Fotografowanie stało się dla mnie okazją do odnowienia znajomości z osobami, z którymi nie widziałem się od lat.
Spotkanie zaczęliśmy od obejrzenia filmu o Zofii Rydet. Potem poszło już łatwo.
Prosiłam ich, aby byli poważni, nie uśmiechali się – i właśnie wtedy wybuchali śmiechem, nie mogli przestać się śmiać i tak ich fotografowałam.
Przyszłam do tej pani, ale zanim zrobiłyśmy zdjęcie, czekałam ponad godzinę – mówiła, że „rychtuje się do fotografii”.
Zrobiliśmy zdjęcie, a potem on usiadł i zaczął pokazywać mi swoje rodzinne fotografie. I to było prawdziwe spotkanie.

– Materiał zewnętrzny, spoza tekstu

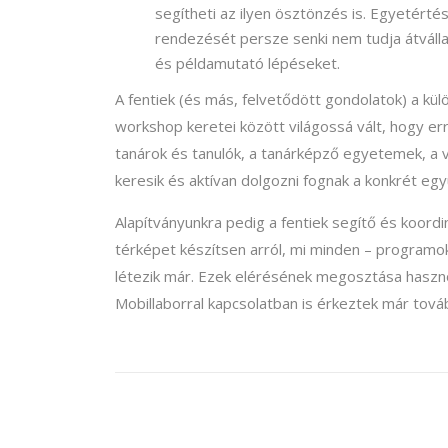
segítheti az ilyen ösztönzés is. Egyetértés
rendezését persze senki nem tudja átvállal
és példamutató lépéseket.
A fentiek (és más, felvetődött gondolatok) a kü
workshop keretei között világossá vált, hogy erre
tanárok és tanulók, a tanárképző egyetemek, a vá
keresik és aktívan dolgozni fognak a konkrét e
Alapítványunkra pedig a fentiek segítő és koordin
térképet készítsen arról, mi minden – programo
létezik már. Ezek elérésének megosztása haszno
Mobillaborral kapcsolatban is érkeztek már továb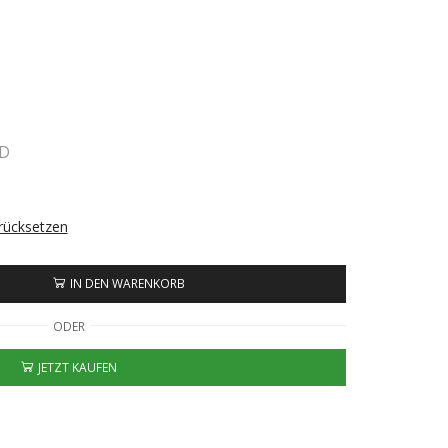
ND
rücksetzen
IN DEN WARENKORB
ODER
JETZT KAUFEN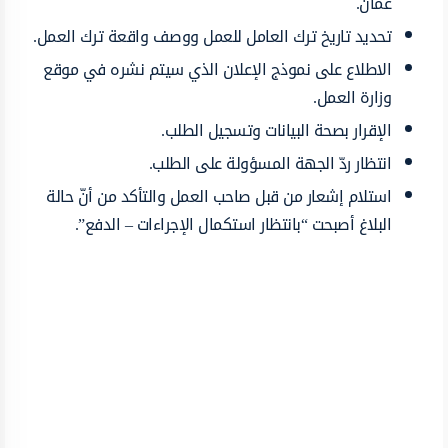
عمان.
تحديد تاريخ ترك العامل للعمل ووصف واقعة ترك العمل.
الاطلاع على نموذج الإعلان الذي سيتم نشره في موقع
وزارة العمل.
الإقرار بصحة البيانات وتسجيل الطلب.
انتظار ردّ الجهة المسؤولة على الطلب.
استلام إشعار من قبل صاحب العمل والتأكد من أنّ حالة
البلاغ أصبحت “بانتظار استكمال الإجراءات – الدفع”.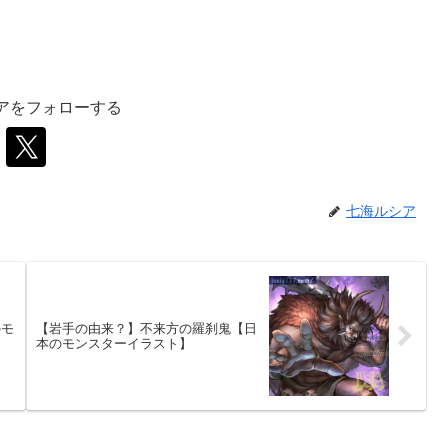
アをフォローする
七海ルシア
のモ
【岩手の由来？】不来方の羅刹鬼【日
本のモンスターイラスト】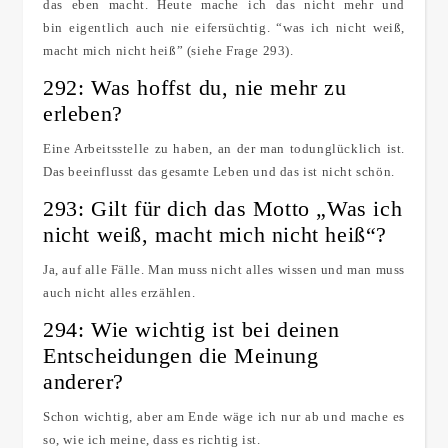
das eben macht. Heute mache ich das nicht mehr und
bin eigentlich auch nie eifersüchtig. “was ich nicht weiß,
macht mich nicht heiß” (siehe Frage 293).
292: Was hoffst du, nie mehr zu
erleben?
Eine Arbeitsstelle zu haben, an der man todunglücklich ist.
Das beeinflusst das gesamte Leben und das ist nicht schön.
293: Gilt für dich das Motto „Was ich
nicht weiß, macht mich nicht heiß“?
Ja, auf alle Fälle. Man muss nicht alles wissen und man muss
auch nicht alles erzählen.
294: Wie wichtig ist bei deinen
Entscheidungen die Meinung
anderer?
Schon wichtig, aber am Ende wäge ich nur ab und mache es
so, wie ich meine, dass es richtig ist.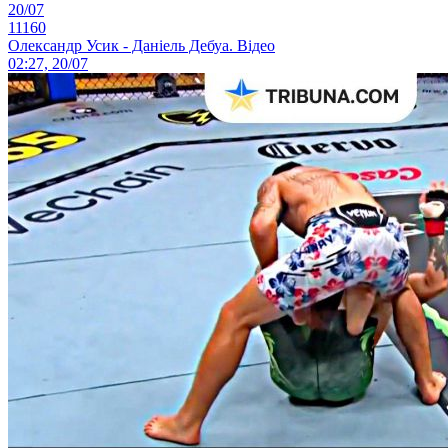
20/07
11160
Олександр Усик - Даніель Дебуа. Відео
02:27, 20/07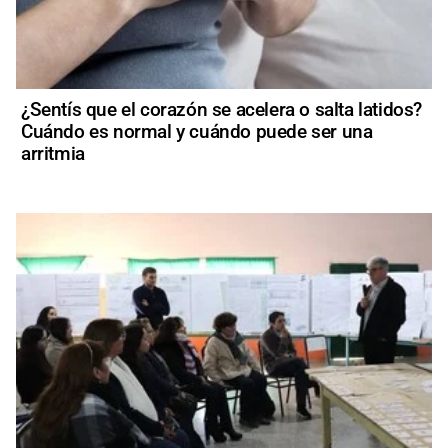
¿Sentís que el corazón se acelera o salta latidos?
Cuándo es normal y cuándo puede ser una
arritmia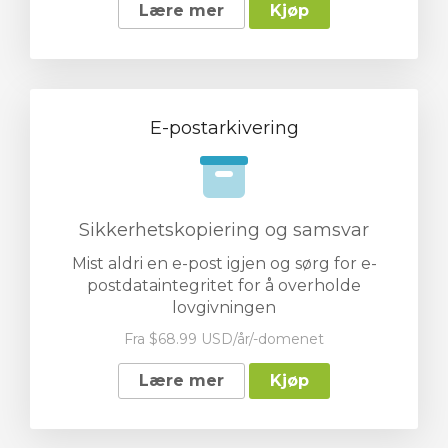
Lære mer
Kjøp
E-postarkivering
Sikkerhetskopiering og samsvar
Mist aldri en e-post igjen og sørg for e-
postdataintegritet for å overholde
lovgivningen
Fra $68.99 USD/år/-domenet
Lære mer
Kjøp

To jest misiek Kuba. Znalazłem go niedawno na strychu.
Kredens jest rozebrany, bo się rozpadał. To krzesełko się zachowało. Pod śliwką stoi.
Na zdjęciu jest moja znajoma, której nie widziałam siedem lat. Ta fotografia była okazją do ponownego spotkania.
To była niedziela. Gdy przyszłam, ta pani czekała z rosołem na córkę.
Zastanawiam się co na te moje zdjęcia powiedziałaby Zofia Rydet – czy zaakceptowałaby je dzisiaj w swoim cyklu?